For an instant he thought about telling her the truth. But then he thought that seventeen years was long enough to wait and he frantically tried the package again. It was the last night before Robyn’s parents returned home from their week-long cruise, his last chance, for a while, to go through with it. And for that the condom was necessary. It was Robyn’s idea, her lone stipulation really, so there would be no moving forward without it. Still, the package rebuffed him.

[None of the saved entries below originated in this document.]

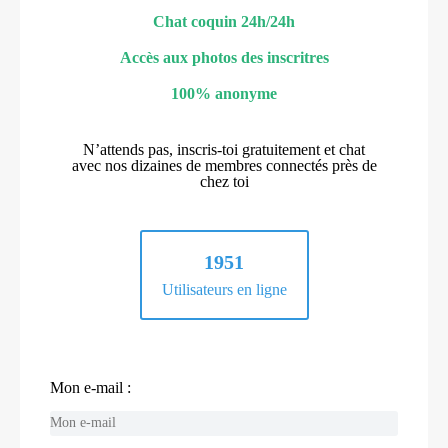
Chat coquin 24h/24h
Accès aux photos des inscritres
100% anonyme
N’attends pas, inscris-toi gratuitement et chat
avec nos dizaines de membres connectés près de
chez toi
1951
Utilisateurs en ligne
Mon e-mail :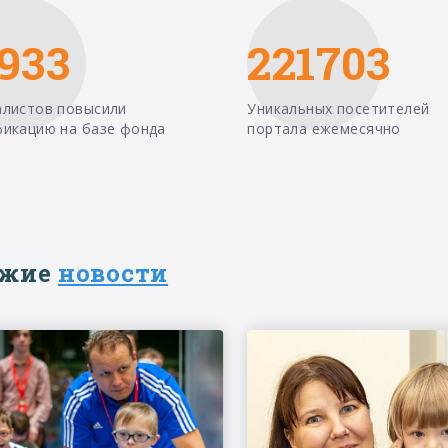
933
221703
алистов повысили
Уникальных посетителей
фикацию на базе фонда
портала ежемесячно
ежие
новости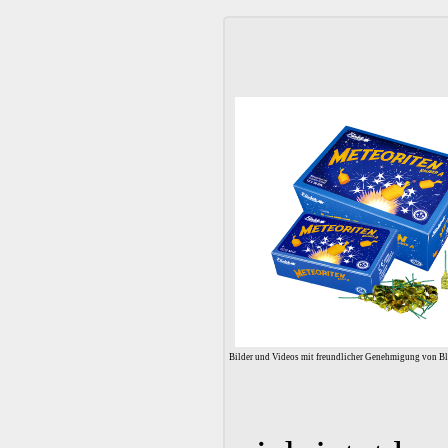
Bilder und Videos mit freundlicher Genehmigung von B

Will decided to tell her that the condom had expired or that he had pulled too hard on the wrapper and tore the whole thing in half and that, he was sorry, but they’d have to find some other, better time. What a story that would be, his friends and teammates would torment him mercilessly for it on Monday – Robyn’s too, probably. He steeled himself and opened the door. The lights along the top of the wall-length vanity momentarily blinded him as he stood before a hazy darkness.

“Robyn?” he said, shadowing his eyes with a forearm.

Then his pupils dilated and he saw that she was lying on her side, facing away from him. He watched her torso undulate in time with her breathing, called her name again quietly and walked over to the bed. He put a hand on her shoulder. His palm seemed scaly and cold against the heat of her skin. She mumbled something, rolled to face him, and he noticed she was asleep; her eyes closed and her lips parted and her arms tucked childishly against her chest, hands cushioning her cheek, her blonde hair unfurled on the pillow.

Will slid in beside her, set an alarm to wake him before Robyn’s parents arrived, as instructed, and drew the sheet up to cover her bare legs.